= Gottfried Duden =

German emigration writer (1789–1856)

Gottfried Duden (May 19, 1789 - October 29, 1856) was a German emigration writer from Remscheid, Rhineland in the early 19th century. His famous book Bericht über eine Reise nach den westlichen Staaten Nordamerikas und einen mehrjährigen Aufenthalt am Missouri in den Jahren 1824 bis 1827 ("Report of a journey to the western states of North America and a multi-year sojourn in the years 1824 through 1827") gave romantic and glowing descriptions of the Missouri River valley between St. Louis and Hermann, Missouri. He established a farm near what is now Dutzow, Missouri along the Missouri River near Washington, Missouri. His book on the region, comparing the Missouri River to the Rhine in Germany, and his positive remarks concerning the climate, culture and soils in Missouri led to tens of thousands of Germans immigrating to the Missouri Rhineland region, beginning in the 1830s.

Gottfried Duden was born in Remscheid, Duchy of Berg. The middle child of Leonhard and Maria (née Hartcop) Duden. He was educated in law, and after serving as a justice for several years decided to investigate the U.S. as a possible place for emigration. Germany was suffering from overpopulation, high crime and famine, and following the Napoleonic Wars there were several emigration books suggesting emigration to Russia, South America and England as well. Duden had studied these, but felt that none that were written on the U.S. had actually been visited by the author.

He purchased land in what was Montgomery County (later Warren County) about 50 miles west of St. Louis. He arrived in Missouri in 1824, with a professional farmer by the name of Ludwig Eversmann and a female cook named Gertrude Obladen. For three years he lived with a nearby farmer named Jacob Haun, while Eversmann married and settled nearby on land they had purchased. He had a house built on his land just south of Haun and Eversmann. As a researcher he spent his days idyllically visiting the lead mines, duck hunting with Nathan Boone, and observing nature. His letters home covered a myriad of topics from slavery and Indians to farming methods and weather. His time spent in the U.S., 1824-1827 was during a period that experienced mild weather, and he failed to give an accurate depiction of the winters.

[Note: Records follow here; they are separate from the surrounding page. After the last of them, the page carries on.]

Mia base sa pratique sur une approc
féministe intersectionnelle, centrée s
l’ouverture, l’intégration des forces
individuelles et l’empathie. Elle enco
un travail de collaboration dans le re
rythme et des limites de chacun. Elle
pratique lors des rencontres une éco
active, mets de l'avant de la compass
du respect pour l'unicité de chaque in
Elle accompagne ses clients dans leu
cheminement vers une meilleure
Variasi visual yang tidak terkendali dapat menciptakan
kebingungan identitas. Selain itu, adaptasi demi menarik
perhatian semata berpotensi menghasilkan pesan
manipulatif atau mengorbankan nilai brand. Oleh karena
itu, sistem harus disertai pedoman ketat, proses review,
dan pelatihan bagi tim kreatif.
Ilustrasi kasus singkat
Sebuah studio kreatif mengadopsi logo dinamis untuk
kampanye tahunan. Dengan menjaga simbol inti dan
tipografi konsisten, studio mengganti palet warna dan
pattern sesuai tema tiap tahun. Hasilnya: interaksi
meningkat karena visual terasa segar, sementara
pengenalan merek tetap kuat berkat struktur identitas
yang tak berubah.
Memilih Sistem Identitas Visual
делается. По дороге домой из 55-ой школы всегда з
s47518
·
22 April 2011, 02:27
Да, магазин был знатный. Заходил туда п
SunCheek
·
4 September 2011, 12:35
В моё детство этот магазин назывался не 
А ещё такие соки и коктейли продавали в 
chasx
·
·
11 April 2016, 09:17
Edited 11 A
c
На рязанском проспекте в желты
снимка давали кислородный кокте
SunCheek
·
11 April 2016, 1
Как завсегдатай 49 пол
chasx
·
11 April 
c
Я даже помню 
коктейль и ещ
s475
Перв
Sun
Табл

He returned to Germany in 1827, and in 1829 he self-published 1500 copies of his "Report" in the form of letters written home with addendums for those wishing to be farmers or businessmen. It praised the virtues of settling in Missouri. Apparently numerous similar books circulated in Germany at that time, but Duden's was especially well known and well received. The result was a flood of German immigrants beginning in the 1830s. Additional editions were published by Duden and other emigration societies.

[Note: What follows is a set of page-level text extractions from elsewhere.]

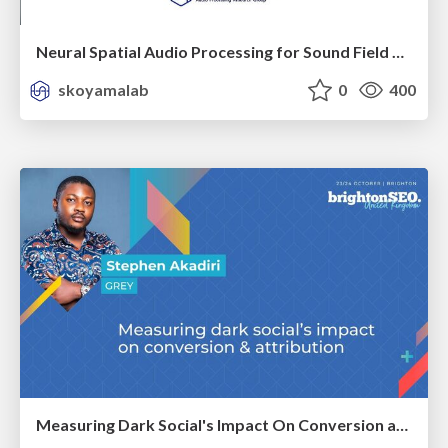
Neural Spatial Audio Processing for Sound Field Analysis and Control
skoyamalab
0
400
Measuring Dark Social's Impact On Conversion and Attribution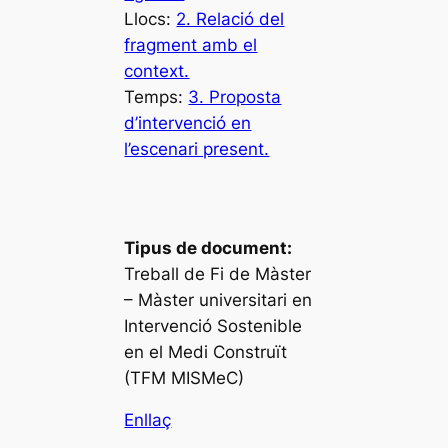
Llocs:
2. Relació del
fragment amb el
context.
Temps:
3. Proposta
d’intervenció en
l’escenari present.
Tipus de document:
Treball de Fi de Màster
– Màster universitari en
Intervenció Sostenible
en el Medi Construït
(TFM MISMeC)
Enllaç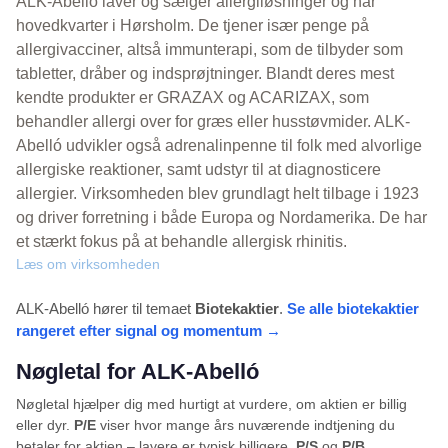
ALK-Abelló laver og sælger allergiløsninger og har
hovedkvarter i Hørsholm. De tjener især penge på
allergivacciner, altså immunterapi, som de tilbyder som
tabletter, dråber og indsprøjtninger. Blandt deres mest
kendte produkter er GRAZAX og ACARIZAX, som
behandler allergi over for græs eller husstøvmider. ALK-
Abelló udvikler også adrenalinpenne til folk med alvorlige
allergiske reaktioner, samt udstyr til at diagnosticere
allergier. Virksomheden blev grundlagt helt tilbage i 1923
og driver forretning i både Europa og Nordamerika. De har
et stærkt fokus på at behandle allergisk rhinitis.
Læs om virksomheden
ALK-Abelló hører til temaet
Biotekaktier
.
Se alle biotekaktier
rangeret efter signal og momentum →
Nøgletal for ALK-Abelló
Nøgletal hjælper dig med hurtigt at vurdere, om aktien er billig
eller dyr.
P/E
viser hvor mange års nuværende indtjening du
betaler for aktien – lavere er typisk billigere.
P/S
og
P/B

Duden had advised traveling in groups for safety as Missouri had just become a state eight years prior. The first of such groups was known as the Berlin Society arrived in October 1832, whose founder was a German Baron Johann Wilhelm von Bock, who funded the communal purchase of 500 acres of land on the southern border of Duden's farm. Bock would plat a village that he named Dutzow, Missouri after his former estate in Germany on this land. In 1834, the arrival of the leaders of the Giessen Emigration Society brought several more well-educated and affluent Germans to the area. Co-founder Friedrich Muench settled on the north side of Duden's farm. Muench's property was on the south side of Jacob Haun's, which had been purchased by his brother-in-law and co-founder of the Society Paul Follenius. Follenius was the younger brother of Karl Follen.

By 1840, more than 38,000 Germans had settled in the lower Missouri River valley. German immigrants to Missouri are often called "followers of Duden." Duden never returned to Missouri as he had originally planned. Duden died in 1856, and is buried in Bonn, Germany, still owning his Missouri farm. Charles van Ravanswaay wrote:
"This timely work . . . greatly stimulated immigration to the United States and caused thousands to make Missouri their destination . . . For more than a generation Duden's writings formed the leitmotif of German settlement in Missouri, with the interpretation of his comments provoking endless discussion among those who came here. Many immigrants continued to revere his memory as the father of the German migration, and even those who blamed him for their misfortunes seem to have had a grudging respect for that kindly, guileless man."